The results showed that four children had remission, which is defined as HIV levels being undetectable for at least 48 weeks after treatment. The virus in one girl rebounded to detectable levels after 80 weeks; the other three children had sustained remission for 48, 52, and 64 weeks, respectively.

In the two children who did not achieve remission, HIV was detected within 3 and 8 weeks of ART interruption, respectively, and mild acute retroviral syndrome (ARS) occurred at 8 and 80 weeks, respectively, with symptoms including headache, fever, rash, swollen lymph nodes, tonsillitis, diarrhea, nausea and vomiting. One child had a significant decrease in white blood cells in a very short period of time. ARS and leukopenia resolved quickly before or after ART was restarted. The children with HIV rebound restarted ART and had their virus controlled to undetectable levels and associated symptoms alleviated after 7-20 weeks.

At the 2024 Conference on Retroviruses and Opportunistic Infections (CROI), researchers from the University of KwaZulu-Natal in South Africa presented findings from a study that followed 309 HIV-positive mothers and their babies since 2015. The researchers found that five of the boys in the study were able to stop antiretroviral therapy (ART) for up to 10 months without experiencing a viral rebound. The study is currently enrolling participants in a planned ART interruption.

Why does the virus eventually come back?

HIV infects CD4 white blood cells and integrates a DNA copy of its genes (the provirus) into human chromosomes. While ART can suppress HIV replication indefinitely, the virus inserts its genetic blueprint into the DNA of human cells early in the course of infection, establishing a long-term reservoir that is inaccessible to antiretroviral drugs and often invisible to the immune system. When treatment is stopped, these latent infections can quickly reactivate.

In adults, the virus typically rebounds within weeks of stopping ART. A small number of adults have been able to stop ART and remain virus-free for years on standard tests, the so-called “elite controllers,” but they still have low levels of HIV in their bodies.

In 2015, an international AIDS conference in Vancouver, Canada, heard about a French girl who stopped ART at age 6 and 12 years later still had no detectable HIV on standard blood tests, but evidence of the virus was found in some cells; in 2017, South African researchers reported the case of a child who had been off ART for 8.5 years and also had low levels of virus in the body’s reservoirs.

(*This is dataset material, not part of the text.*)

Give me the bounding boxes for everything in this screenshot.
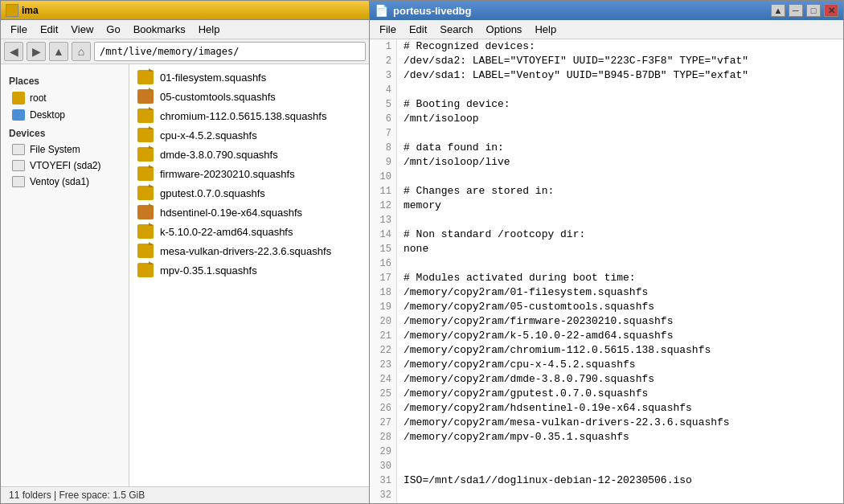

These findings support earlier research that suggested that very early treatment can limit the size of the HIV reservoir, making a functional cure possible.

What’s next?

It’s important to note that the research Deborah Persaud reported at CROI 2024 began nine years ago. And since 2015, there have been several new, safer and more effective ART regimens. “We started with one regimen, then we went to a suboptimal antiretroviral regimen, and now we’re on our fourth regimen, so we can probably do even better,” she said.

Efforts to eliminate pediatric HIV

Efforts to find a cure for HIV are ongoing, and there is a global effort to eliminate pediatric HIV by 2030. In 2022, during the International AIDS Conference in Montreal, a new global coalition was launched by the UNAIDS, UNICEF, and WHO. The coalition aims to accelerate progress towards the elimination of pediatric HIV by 2030.